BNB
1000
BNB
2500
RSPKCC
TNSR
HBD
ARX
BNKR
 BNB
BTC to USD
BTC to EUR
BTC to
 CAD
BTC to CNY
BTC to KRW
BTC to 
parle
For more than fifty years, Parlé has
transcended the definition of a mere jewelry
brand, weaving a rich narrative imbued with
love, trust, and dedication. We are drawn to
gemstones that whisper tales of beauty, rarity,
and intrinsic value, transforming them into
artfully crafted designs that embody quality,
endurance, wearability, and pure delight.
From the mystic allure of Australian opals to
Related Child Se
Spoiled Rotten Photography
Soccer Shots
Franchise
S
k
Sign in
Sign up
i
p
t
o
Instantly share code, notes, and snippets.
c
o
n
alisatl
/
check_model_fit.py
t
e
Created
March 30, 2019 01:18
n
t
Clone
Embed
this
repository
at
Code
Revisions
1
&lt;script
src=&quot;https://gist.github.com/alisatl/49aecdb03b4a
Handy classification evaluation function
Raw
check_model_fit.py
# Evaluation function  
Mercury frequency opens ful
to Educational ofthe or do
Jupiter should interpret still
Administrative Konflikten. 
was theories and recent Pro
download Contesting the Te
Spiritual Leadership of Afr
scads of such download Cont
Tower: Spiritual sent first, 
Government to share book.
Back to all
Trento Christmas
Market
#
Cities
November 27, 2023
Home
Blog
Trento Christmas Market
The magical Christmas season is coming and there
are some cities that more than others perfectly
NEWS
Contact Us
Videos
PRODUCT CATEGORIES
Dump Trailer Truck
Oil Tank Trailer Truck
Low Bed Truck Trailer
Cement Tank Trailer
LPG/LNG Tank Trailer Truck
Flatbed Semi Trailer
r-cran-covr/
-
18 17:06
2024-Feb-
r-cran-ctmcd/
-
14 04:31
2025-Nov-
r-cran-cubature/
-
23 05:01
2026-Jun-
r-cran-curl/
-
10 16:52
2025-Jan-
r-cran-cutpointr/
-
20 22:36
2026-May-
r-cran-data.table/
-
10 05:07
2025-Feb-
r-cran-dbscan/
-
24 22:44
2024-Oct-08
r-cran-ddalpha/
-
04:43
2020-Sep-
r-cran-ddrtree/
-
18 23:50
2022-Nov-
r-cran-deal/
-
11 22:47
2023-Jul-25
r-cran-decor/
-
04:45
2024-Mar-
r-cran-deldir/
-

Work to complete ::
Show every line above in which the word "Christmas" appears.

Result of the exercise ::
Trento Christmas
Trento Christmas Market
The magical Christmas season is coming and there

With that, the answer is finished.